▸ EXERCISE INSTRUCTIONS
Please retype the entries that follow exactly as they are, leaving the images behind.

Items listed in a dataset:
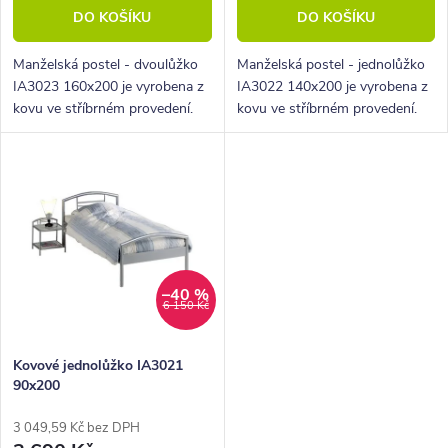
k
DO KOŠÍKU
DO KOŠÍKU
ů
t
ů
Manželská postel - dvoulůžko
Manželská postel - jednolůžko
IA3023 160x200 je vyrobena z
IA3022 140x200 je vyrobena z
kovu ve stříbrném provedení.
kovu ve stříbrném provedení.
Tato postel je vhodná do všech
Tato postel je vhodná do všech
ložnic.
ložnic.
–40 %
6 150 Kč
Kovové jednolůžko IA3021
90x200
3 049,59 Kč bez DPH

▸ THE COMPLETED TASK
k
DO KOŠÍKU
DO KOŠÍKU
ů
t
ů
Manželská postel - dvoulůžko
Manželská postel - jednolůžko
IA3023 160x200 je vyrobena z
IA3022 140x200 je vyrobena z
kovu ve stříbrném provedení.
kovu ve stříbrném provedení.
Tato postel je vhodná do všech
Tato postel je vhodná do všech
ložnic.
ložnic.
–40 %
6 150 Kč
Kovové jednolůžko IA3021
90x200
3 049,59 Kč bez DPH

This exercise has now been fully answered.